We will use the Fashion MNIST dataset that comes with the tensorlfow library.

In [0]:
import tensorflow as tf
import numpy as np
from tensorflow.keras.datasets import fashion_mnist

## Data Preprocessing
* Loading the dataset
* Normalizing the images
* Reshaping the dataset (1-D format, 784 * 1)

### Loading the dataset

In [0]:
(X_train,y_train), (X_test,y_test) = fashion_mnist.load_data()

Downloading data from https://storage.googleapis.com/tensorflow/tf-keras-datasets/train-labels-idx1-ubyte.gz
Downloading data from https://storage.googleapis.com/tensorflow/tf-keras-datasets/train-images-idx3-ubyte.gz
Downloading data from https://storage.googleapis.com/tensorflow/tf-keras-datasets/t10k-labels-idx1-ubyte.gz
Downloading data from https://storage.googleapis.com/tensorflow/tf-keras-datasets/t10k-images-idx3-ubyte.gz


* X_train contains 60,000 images (all black and white).
* y_train contains 60,000 labels for the images in X_train.
* X_test contains 10,000 images (all black and white).
* y_test contains 10,000 labels for the images in X_test.

### Normalizing the images
* We divide each of the image in the traiing and test sets by the maximum value a pixel can take (255).
* In this way each pixel will be in the range [0,1]. By normalizing images we make sure that our model trains faster.

In [0]:
X_train = X_train/255.0

In [0]:
X_test = X_test/255.0

## Reshaping the dataset
* Since we are building a fully connected network, we reshape the training set and the test set into the vector format, i.e. 1 * 784.

In [0]:
# Since each image's dimension is 28*28, we reshape the full dataset to [-1 (all elements), height*width]
# -1 to consider all the images in the dataset.
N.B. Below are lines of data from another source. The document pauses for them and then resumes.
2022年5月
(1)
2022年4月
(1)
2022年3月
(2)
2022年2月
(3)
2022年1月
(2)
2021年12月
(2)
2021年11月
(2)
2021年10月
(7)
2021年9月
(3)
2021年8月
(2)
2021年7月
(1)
We maintain the first dimension (60000 for training or 10000 for test).
X_train = X_train.reshape(-1,28*28)

In [0]:
X_train.shape

(60000, 784)

In [0]:
# Similarly reshaping the X_test
X_test = X_test.reshape(-1,28*28)

In [0]:
X_test.shape

(10000, 784)

## Building an Artificial Neural Network

### Defining the model
* Simply define an object of the Sequential model.
* We are building a fully connected neural network which is a series of dense layers and as opposed to being a computational graph it is a sequence of layers and hence we use the Sequential class

In [0]:
model = tf.keras.models.Sequential()

### Adding a first fully-connected hidden layer
* Layer hyper-parameters
  * number of neurons/units = 128
  * activation function : ReLU to break the linearity and help the NN learn non-linear relationships
  * input shape = (784,) it is coming from the input layer and we have 784 neurons in the input layer, hence input shape = (784,)

In [0]:
model.add(tf.keras.layers.Dense(units = 128, activation = 'relu', input_shape=(784,)))
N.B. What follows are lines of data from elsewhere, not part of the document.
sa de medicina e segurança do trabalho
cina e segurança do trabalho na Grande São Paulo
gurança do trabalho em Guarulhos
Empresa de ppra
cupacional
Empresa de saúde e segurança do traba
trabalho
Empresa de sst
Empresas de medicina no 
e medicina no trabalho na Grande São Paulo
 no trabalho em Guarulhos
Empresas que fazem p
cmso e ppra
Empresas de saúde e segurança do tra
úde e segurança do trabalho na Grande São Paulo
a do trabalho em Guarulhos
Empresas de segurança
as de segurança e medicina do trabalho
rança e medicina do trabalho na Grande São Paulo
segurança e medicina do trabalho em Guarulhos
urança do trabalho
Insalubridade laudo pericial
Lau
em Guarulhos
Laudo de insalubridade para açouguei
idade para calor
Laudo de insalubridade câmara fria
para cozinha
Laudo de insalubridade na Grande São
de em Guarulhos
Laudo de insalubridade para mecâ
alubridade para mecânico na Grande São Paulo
### Adding a second layer with Dropout.
Dropout is a Regularization technique where we randomly set neurons in a layer to zero (or deactivate them). That way while training those neurons won't be updated. As some percentage of neurons won't be updated the whole training process is long and we have less chance of __overfitting__. Usualyy we choose 20 to 50% (in this case 20%)


In [0]:
model.add(tf.keras.layers.Dropout(0.2))

### Adding a second fully-connected hidden layer

In [0]:
model.add(tf.keras.layers.Dense(units = 64, activation = 'relu'))

### Adding a Dropout layer

In [0]:
model.add(tf.keras.layers.Dropout(0.2))

### Adding a third fully-connected hidden layer

In [0]:
model.add(tf.keras.layers.Dense(units = 32, activation = 'relu'))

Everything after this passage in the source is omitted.